Il s’avéra qu’un jour, Zeephora en eut marre. Elle s’assit alors sur le petit rocher qui bordait l’étendue d’eau vigoureuse. Et le gout de la soupe était bon, plein de cette saveur de viande, épicé à souhait. Alors Zeephora s’arrêta de tourner. Et regarda ce que donnait la soupe.
Et puis, il ne se passa rien. Rien que l’apaisement de la houle, le soulagement d’un ressac juste rythmé par la brise, le decrescendo, l’eau qui s’endort, il n’arriva rien du tout et Zeephora avait beau écarquiller les yeux qu’elle avait de braise (mais je l’ai déjà dit), elle ne voyait rien. Mais elle entendit. D’abord, ce fut comme un murmure, un bruissement de vie primitive, l’univers de la soupe se mettait à parler. Et dans le gris noir vibrant de l’aube fondamentale, dans le bouillon des origines se formèrent des petites boules minuscules, on aurait dit de petites balles un peu visqueuses, à la manière de ce que seraient les billes de tapioca trouvées dans les potages, plus tard, bien plus tard.
Soudain, les petites sphères se mirent à rayonner : c’est ainsi que naquirent des lucioles, des centaines de lucioles, des milliards de lucioles. Et le ciel, jaloux de la soupe devenue mer scintillante, s’empara de celles-ci. Elles allèrent habiter chaque endroit, chaque centimètre carré de ce ciel : c’est pour cette raison qu’il fait si clair le jour. Le ciel s’empara aussi d’une seconde espèces de billes, plus résistantes, plus lumineuses aussi : c’est pour cette raison que le soir, s’étoile la nuit : d’autres vers luisants, plus résistants continuent de briller comme toutes les planètes que nous connaissons maintenant. Et Zeephora sourit. Parce qu’il y avait de la lumière le jour et des étoiles de nuit. Celles qui restèrent au fond de la soupe primitive maintenant tiédie par l’absence du feu qui ne la chauffait plus, celles qui restèrent furent appelées étoiles de mer…

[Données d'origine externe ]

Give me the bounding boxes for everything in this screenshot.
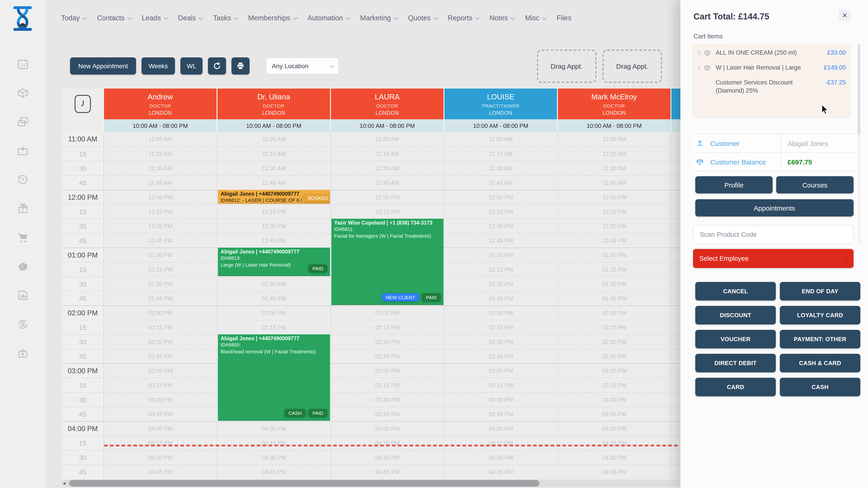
calendar-cell[interactable]: 04:45 PM bbox=[331, 465, 444, 480]
calendar-cell[interactable]: 04:30 PM bbox=[558, 451, 671, 465]
horizontal-scrollbar[interactable]: ◂ bbox=[62, 480, 680, 487]
calendar-cell[interactable]: 11:45 AM bbox=[558, 176, 671, 190]
calendar-cell[interactable]: 11:45 AM bbox=[217, 176, 331, 190]
secure-case-icon[interactable] bbox=[17, 347, 29, 359]
cash-card-button[interactable]: CASH & CARD bbox=[780, 354, 860, 372]
calendar-cell[interactable]: 02:30 PM bbox=[558, 335, 671, 349]
nav-item-today[interactable]: Today bbox=[61, 14, 86, 22]
calendar-cell[interactable]: 01:30 PM bbox=[444, 277, 558, 291]
location-filter-select[interactable]: Any Location bbox=[266, 57, 339, 74]
scan-product-code-input[interactable] bbox=[693, 225, 854, 244]
appointment-block[interactable]: Abigail Jones | +4407490009777ID#6812: -… bbox=[218, 190, 330, 204]
calendar-cell[interactable]: 03:30 PM bbox=[558, 393, 671, 407]
drag-appointment-slot-2[interactable]: Drag Appt. bbox=[602, 50, 662, 83]
calendar-cell[interactable]: 02:15 PM bbox=[444, 320, 558, 335]
card-button[interactable]: CARD bbox=[695, 378, 776, 396]
calendar-cell[interactable]: 03:45 PM bbox=[444, 407, 558, 422]
panel-scrollbar[interactable] bbox=[858, 44, 860, 243]
calendar-cell[interactable]: 01:00 PM bbox=[104, 248, 217, 263]
calendar-cell[interactable]: 11:00 AM bbox=[331, 132, 444, 147]
panel-scrollbar-thumb[interactable] bbox=[858, 44, 860, 135]
calendar-cell[interactable]: 04:45 PM bbox=[104, 465, 217, 480]
client-sync-icon[interactable] bbox=[17, 318, 29, 330]
calendar-cell[interactable]: 03:30 PM bbox=[444, 393, 558, 407]
calendar-cell[interactable]: 01:45 PM bbox=[217, 291, 331, 306]
calendar-cell[interactable]: 04:45 PM bbox=[444, 465, 558, 480]
gift-icon[interactable] bbox=[17, 202, 29, 215]
calendar-cell[interactable]: 03:30 PM bbox=[331, 393, 444, 407]
calendar-cell[interactable]: 02:15 PM bbox=[217, 320, 331, 335]
calendar-cell[interactable]: 01:45 PM bbox=[444, 291, 558, 306]
calendar-cell[interactable]: 04:15 PM bbox=[331, 436, 444, 451]
calendar-cell[interactable]: 02:00 PM bbox=[331, 306, 444, 320]
nav-item-misc[interactable]: Misc bbox=[525, 14, 546, 22]
calendar-cell[interactable]: 02:45 PM bbox=[558, 349, 671, 364]
nav-item-files[interactable]: Files bbox=[557, 14, 571, 22]
waitlist-button[interactable]: WL bbox=[181, 57, 203, 74]
select-employee-dropdown[interactable]: Select Employee bbox=[693, 249, 854, 268]
appointment-block[interactable]: Abigail Jones | +4407490009777ID#6805:Bl… bbox=[218, 334, 330, 421]
calendar-cell[interactable]: 12:45 PM bbox=[217, 234, 331, 248]
copy-icon[interactable] bbox=[17, 116, 29, 128]
nav-item-deals[interactable]: Deals bbox=[178, 14, 202, 22]
calendar-cell[interactable]: 03:30 PM bbox=[104, 393, 217, 407]
calendar-cell[interactable]: 11:30 AM bbox=[104, 161, 217, 176]
calendar-cell[interactable]: 12:15 PM bbox=[444, 205, 558, 219]
calendar-cell[interactable]: 04:45 PM bbox=[217, 465, 331, 480]
calendar-cell[interactable]: 04:00 PM bbox=[331, 422, 444, 436]
nav-item-reports[interactable]: Reports bbox=[448, 14, 478, 22]
calendar-cell[interactable]: 01:00 PM bbox=[444, 248, 558, 263]
calendar-cell[interactable]: 03:15 PM bbox=[104, 378, 217, 393]
cart-icon[interactable] bbox=[17, 231, 29, 243]
calendar-cell[interactable]: 12:15 PM bbox=[558, 205, 671, 219]
report-icon[interactable] bbox=[17, 289, 29, 301]
calendar-cell[interactable]: 02:00 PM bbox=[217, 306, 331, 320]
calendar-cell[interactable]: 04:00 PM bbox=[444, 422, 558, 436]
calendar-cell[interactable]: 11:15 AM bbox=[444, 147, 558, 161]
calendar-cell[interactable]: 04:15 PM bbox=[104, 436, 217, 451]
discount-button[interactable]: DISCOUNT bbox=[695, 306, 776, 324]
calendar-cell[interactable]: 01:45 PM bbox=[558, 291, 671, 306]
calendar-cell[interactable]: 12:30 PM bbox=[217, 219, 331, 234]
calendar-cell[interactable]: 02:15 PM bbox=[104, 320, 217, 335]
calendar-cell[interactable]: 01:30 PM bbox=[104, 277, 217, 291]
calendar-cell[interactable]: 02:30 PM bbox=[331, 335, 444, 349]
cancel-button[interactable]: CANCEL bbox=[695, 282, 776, 300]
calendar-cell[interactable]: 01:00 PM bbox=[558, 248, 671, 263]
calendar-cell[interactable]: 03:15 PM bbox=[331, 378, 444, 393]
nav-item-notes[interactable]: Notes bbox=[490, 14, 514, 22]
calendar-cell[interactable]: 11:15 AM bbox=[104, 147, 217, 161]
calendar-cell[interactable]: 03:00 PM bbox=[331, 364, 444, 378]
calendar-cell[interactable]: 12:00 PM bbox=[558, 190, 671, 205]
calendar-cell[interactable]: 11:30 AM bbox=[444, 161, 558, 176]
calendar-cell[interactable]: 04:00 PM bbox=[104, 422, 217, 436]
calendar-cell[interactable]: 03:00 PM bbox=[558, 364, 671, 378]
new-appointment-button[interactable]: New Appointment bbox=[70, 57, 136, 74]
calendar-cell[interactable]: 04:15 PM bbox=[217, 436, 331, 451]
close-panel-button[interactable]: ✕ bbox=[839, 9, 851, 21]
nav-item-automation[interactable]: Automation bbox=[307, 14, 349, 22]
calendar-cell[interactable]: 11:45 AM bbox=[104, 176, 217, 190]
calendar-cell[interactable]: 04:30 PM bbox=[104, 451, 217, 465]
calendar-cell[interactable]: 02:15 PM bbox=[331, 320, 444, 335]
cart-item-row[interactable]: Customer Services Discount (Diamond) 25%… bbox=[698, 78, 846, 95]
history-icon[interactable] bbox=[17, 173, 29, 186]
cart-item-row[interactable]: 1W | Laser Hair Removal | Large£149.00 bbox=[698, 64, 846, 73]
calendar-cell[interactable]: 11:15 AM bbox=[217, 147, 331, 161]
calendar-cell[interactable]: 02:45 PM bbox=[444, 349, 558, 364]
calendar-cell[interactable]: 02:30 PM bbox=[444, 335, 558, 349]
calendar-cell[interactable]: 12:00 PM bbox=[104, 190, 217, 205]
calendar-cell[interactable]: 11:30 AM bbox=[217, 161, 331, 176]
calendar-cell[interactable]: 11:15 AM bbox=[331, 147, 444, 161]
calendar-cell[interactable]: 03:15 PM bbox=[558, 378, 671, 393]
calendar-cell[interactable]: 03:45 PM bbox=[104, 407, 217, 422]
cash-button[interactable]: CASH bbox=[780, 378, 860, 396]
drag-appointment-slot-1[interactable]: Drag Appt. bbox=[537, 50, 596, 83]
calendar-cell[interactable]: 01:30 PM bbox=[558, 277, 671, 291]
calendar-cell[interactable]: 12:45 PM bbox=[444, 234, 558, 248]
calendar-cell[interactable]: 03:00 PM bbox=[444, 364, 558, 378]
appointment-block[interactable]: Abigail Jones | +4407490009777ID#6813:La… bbox=[218, 248, 330, 276]
calendar-cell[interactable]: 04:45 PM bbox=[558, 465, 671, 480]
calendar-cell[interactable]: 01:30 PM bbox=[217, 277, 331, 291]
calendar-cell[interactable]: 02:30 PM bbox=[104, 335, 217, 349]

Et Zeephora attendit encore : elle en avait de la patience. C’était déjà la femme qui avait fait la plus grande soupe du monde pendant autant de temps, si elle avait vécu plus tard, on l’aurait inscrite au livre des records, mais cette femme ne savait pas lire, et jouissait seulement du jour et de la nuit, de l’étendue d’eau à perdre son regard, et de qui, petit à petit, se passa . La mère-soupe s’était retirée du rivage, il y avait maintenant de grandes plages de sable, dues à l’usure des galets que Zeephora, comme toutes les femmes juste après elle, avait utilisé pour maintenir le bouillon chaud. Les pierres s’étaient usées, polies, avaient perdu de leur substance, tour de cuillère après tour de cuillère, remous chaud après tourbillon bouillant et toutes les particules des pierres s’étendaient maintenant sur un terrain un peu pentu, qui allait vers la mer. Et ce fut le sable originaire, coloré, rougeoyant et bleuissant, fait de milliards de poussières de pyrites étincelantes, de calcite blanche, de coralines rouges et de lapiz lazuli bleu. C’était une plage primitive, là où se mirent à sortir des tas de créatures, d’êtres premiers, qui partaient à l’aventure de la vie.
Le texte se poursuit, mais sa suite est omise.